Institute for Theoretical Computer Science, Graz University of Technology, Graz, Austria.
PLoS Comput Biol. 2010 Aug 19;6(8):e1000894. doi: 10.1371/journal.pcbi.1000894.
Humans and animals are able to learn complex behaviors based on a massive stream of sensory information from different modalities. Early animal studies have identified learning mechanisms that are based on reward and punishment such that animals tend to avoid actions that lead to punishment whereas rewarded actions are reinforced. However, most algorithms for reward-based learning are only applicable if the dimensionality of the state-space is sufficiently small or its structure is sufficiently simple. Therefore, the question arises how the problem of learning on high-dimensional data is solved in the brain. In this article, we propose a biologically plausible generic two-stage learning system that can directly be applied to raw high-dimensional input streams. The system is composed of a hierarchical slow feature analysis (SFA) network for preprocessing and a simple neural network on top that is trained based on rewards. We demonstrate by computer simulations that this generic architecture is able to learn quite demanding reinforcement learning tasks on high-dimensional visual input streams in a time that is comparable to the time needed when an explicit highly informative low-dimensional state-space representation is given instead of the high-dimensional visual input.
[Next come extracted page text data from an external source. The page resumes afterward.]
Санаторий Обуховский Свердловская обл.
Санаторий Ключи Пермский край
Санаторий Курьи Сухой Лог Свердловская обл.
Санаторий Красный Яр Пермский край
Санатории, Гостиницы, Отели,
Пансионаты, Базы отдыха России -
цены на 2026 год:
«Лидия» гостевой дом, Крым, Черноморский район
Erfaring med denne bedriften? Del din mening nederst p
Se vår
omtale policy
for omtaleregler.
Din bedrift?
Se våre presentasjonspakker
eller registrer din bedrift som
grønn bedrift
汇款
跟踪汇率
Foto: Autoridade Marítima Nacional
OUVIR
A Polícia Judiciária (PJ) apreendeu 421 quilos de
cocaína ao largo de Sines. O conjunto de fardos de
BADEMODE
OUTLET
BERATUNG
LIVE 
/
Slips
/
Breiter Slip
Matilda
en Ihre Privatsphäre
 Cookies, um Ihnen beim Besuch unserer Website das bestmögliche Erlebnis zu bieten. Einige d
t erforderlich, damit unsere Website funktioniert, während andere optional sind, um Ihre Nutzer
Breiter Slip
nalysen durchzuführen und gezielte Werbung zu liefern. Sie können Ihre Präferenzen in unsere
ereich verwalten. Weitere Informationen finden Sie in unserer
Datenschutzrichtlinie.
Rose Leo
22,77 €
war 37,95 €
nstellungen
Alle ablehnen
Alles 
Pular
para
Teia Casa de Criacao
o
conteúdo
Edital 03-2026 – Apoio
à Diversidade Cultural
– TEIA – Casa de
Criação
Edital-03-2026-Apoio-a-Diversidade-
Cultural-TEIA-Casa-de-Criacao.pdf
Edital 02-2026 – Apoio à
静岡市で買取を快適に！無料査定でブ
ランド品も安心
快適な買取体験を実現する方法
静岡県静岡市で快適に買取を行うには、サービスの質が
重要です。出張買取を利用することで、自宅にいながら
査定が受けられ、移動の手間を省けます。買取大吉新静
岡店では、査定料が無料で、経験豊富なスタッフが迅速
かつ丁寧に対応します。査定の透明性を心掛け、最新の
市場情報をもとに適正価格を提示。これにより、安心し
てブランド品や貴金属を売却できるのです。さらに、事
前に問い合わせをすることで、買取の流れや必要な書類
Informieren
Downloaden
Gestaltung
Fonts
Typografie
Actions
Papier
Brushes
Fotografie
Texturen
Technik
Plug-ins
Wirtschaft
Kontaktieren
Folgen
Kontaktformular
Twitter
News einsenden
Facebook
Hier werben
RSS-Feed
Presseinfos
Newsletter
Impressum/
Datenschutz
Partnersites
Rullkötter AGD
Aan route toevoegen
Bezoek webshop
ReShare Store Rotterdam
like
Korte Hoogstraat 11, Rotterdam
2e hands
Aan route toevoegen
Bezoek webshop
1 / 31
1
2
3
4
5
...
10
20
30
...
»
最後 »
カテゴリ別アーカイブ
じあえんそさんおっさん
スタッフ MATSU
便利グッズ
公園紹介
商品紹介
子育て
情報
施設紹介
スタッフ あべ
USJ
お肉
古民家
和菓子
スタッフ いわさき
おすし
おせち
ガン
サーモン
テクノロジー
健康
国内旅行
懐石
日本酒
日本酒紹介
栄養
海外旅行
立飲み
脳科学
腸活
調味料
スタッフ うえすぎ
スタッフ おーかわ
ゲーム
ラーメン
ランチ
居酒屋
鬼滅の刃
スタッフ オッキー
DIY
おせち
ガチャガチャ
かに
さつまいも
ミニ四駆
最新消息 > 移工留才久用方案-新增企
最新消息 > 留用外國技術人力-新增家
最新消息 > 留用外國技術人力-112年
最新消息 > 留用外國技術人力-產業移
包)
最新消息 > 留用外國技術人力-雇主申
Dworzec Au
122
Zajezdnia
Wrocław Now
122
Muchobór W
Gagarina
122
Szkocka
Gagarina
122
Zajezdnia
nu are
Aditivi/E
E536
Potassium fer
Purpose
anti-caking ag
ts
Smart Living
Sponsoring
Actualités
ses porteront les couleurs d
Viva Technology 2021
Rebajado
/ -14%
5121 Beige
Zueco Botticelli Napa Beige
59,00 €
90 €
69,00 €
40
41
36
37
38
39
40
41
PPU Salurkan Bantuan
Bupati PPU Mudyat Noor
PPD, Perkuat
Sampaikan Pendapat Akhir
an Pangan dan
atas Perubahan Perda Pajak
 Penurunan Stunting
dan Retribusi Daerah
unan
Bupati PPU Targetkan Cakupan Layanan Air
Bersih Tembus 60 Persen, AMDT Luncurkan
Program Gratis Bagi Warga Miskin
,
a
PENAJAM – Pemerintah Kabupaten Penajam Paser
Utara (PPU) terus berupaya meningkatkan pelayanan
The learning speed of the proposed architecture in a task similar to the Morris water maze task is comparable to that found in experimental studies with rats. This study thus supports the hypothesis that slowness learning is one important unsupervised learning principle utilized in the brain to form efficient state representations for behavioral learning.
人类和动物能够基于来自不同模态的大量感觉信息学习复杂的行为。早期的动物研究已经确定了基于奖励和惩罚的学习机制,使得动物倾向于避免导致惩罚的行为,而奖励的行为则得到加强。然而,大多数基于奖励的学习算法仅适用于状态空间的维数足够小或其结构足够简单的情况。因此,问题是在大脑中如何解决高维数据的学习问题。在本文中,我们提出了一种具有生物学意义的通用两阶段学习系统,可以直接应用于原始的高维输入流。该系统由一个分层慢特征分析(SFA)网络组成,用于预处理,以及一个简单的神经网络,该网络基于奖励进行训练。通过计算机模拟,我们证明了这种通用架构能够在高维视觉输入流上学习相当苛刻的强化学习任务,所需的时间与提供高维视觉输入而不是显式的高信息量低维状态空间表示时所需的时间相当。在类似于 Morris 水迷宫任务的任务中,所提出的架构的学习速度与在大鼠实验研究中发现的速度相当。因此,这项研究支持了慢学习是大脑中用于形成行为学习的有效状态表示的一种重要无监督学习原则的假说。